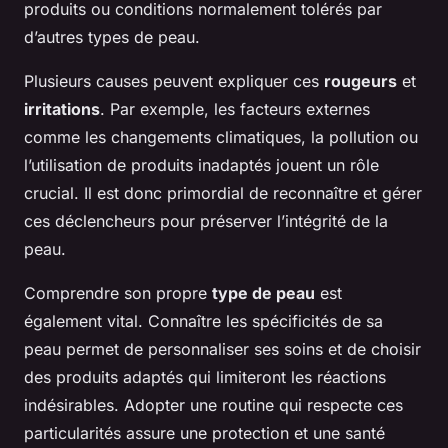
produits ou conditions normalement tolérés par
d’autres types de peau.
Plusieurs causes peuvent expliquer ces
rougeurs
et
irritations
. Par exemple, les facteurs externes
comme les changements climatiques, la pollution ou
l’utilisation de produits inadaptés jouent un rôle
crucial. Il est donc primordial de reconnaître et gérer
ces déclencheurs pour préserver l’intégrité de la
peau.
Comprendre son propre
type de peau
est
également vital. Connaître les spécificités de sa
peau permet de personnaliser ses soins et de choisir
des produits adaptés qui limiteront les réactions
indésirables. Adopter une routine qui respecte ces
particularités assure une protection et une santé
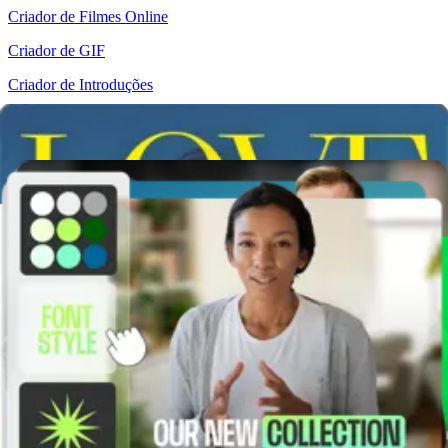
Criador de Filmes Online
Criador de GIF
Criador de Introduções
Criador de Memes
Criador de Montagem
Criador de Texto Animado
Criador de Trailer
Criador de Vídeo
Criador de Vídeo de Agradecimento
Criador de Vídeo de Aniversário
Criador de Vídeo de Anúncio
Criador de Vídeo de Apresentação de Slides
Criador de Vídeo de Casamento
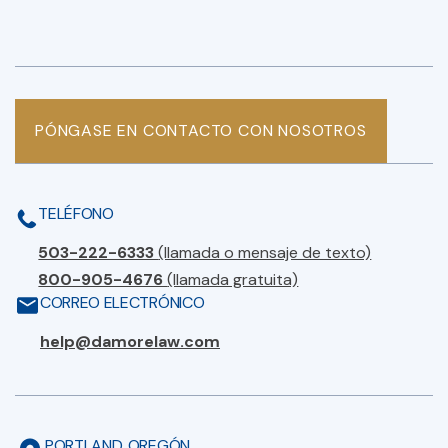
PÓNGASE EN CONTACTO CON NOSOTROS
TELÉFONO
503-222-6333
(llamada o mensaje de texto)
800-905-4676
(llamada gratuita)
CORREO ELECTRÓNICO
help@damorelaw.com
PORTLAND, OREGÓN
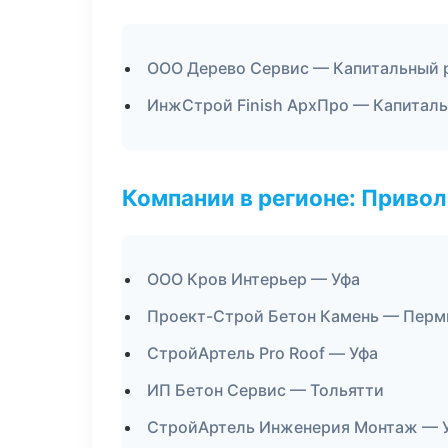
ООО Дерево Сервис — Капитальный 
ИнжСтрой Finish АрхПро — Капиталь
Компании в регионе: Приво
ООО Кров Интерьер — Уфа
Проект-Строй Бетон Камень — Перм
СтройАртель Pro Roof — Уфа
ИП Бетон Сервис — Тольятти
СтройАртель Инженерия Монтаж — 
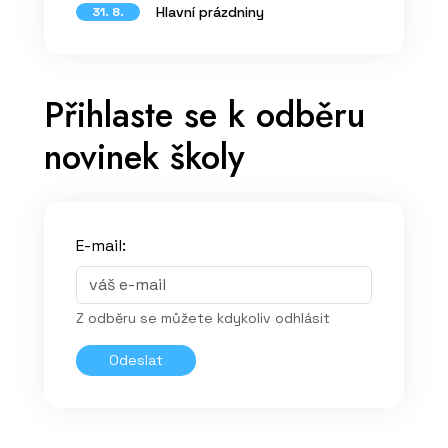
Hlavní prázdniny
31. 8.
Přihlaste se k odběru
novinek školy
E-mail:
Z odběru se můžete kdykoliv odhlásit
Odeslat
____
> _Task item_
What should appear is an exact reproduction of the lines from the one with "Criador de Vídeo de Aniversário" through the end of the material above, and no pictures.

> _Exercise response_
Criador de Vídeo de Aniversário
Criador de Vídeo de Anúncio
Criador de Vídeo de Apresentação de Slides
Criador de Vídeo de Casamento
PÓNGASE EN CONTACTO CON NOSOTROS
TELÉFONO
503-222-6333
(llamada o mensaje de texto)
800-905-4676
(llamada gratuita)
CORREO ELECTRÓNICO
help@damorelaw.com
PORTLAND, OREGÓN
ООО Дерево Сервис — Капитальный 
ИнжСтрой Finish АрхПро — Капиталь
Компании в регионе: Приво
ООО Кров Интерьер — Уфа
Проект-Строй Бетон Камень — Перм
СтройАртель Pro Roof — Уфа
ИП Бетон Сервис — Тольятти
СтройАртель Инженерия Монтаж — 
Hlavní prázdniny
31. 8.
Přihlaste se k odběru
novinek školy
E-mail:
Z odběru se můžete kdykoliv odhlásit
Odeslat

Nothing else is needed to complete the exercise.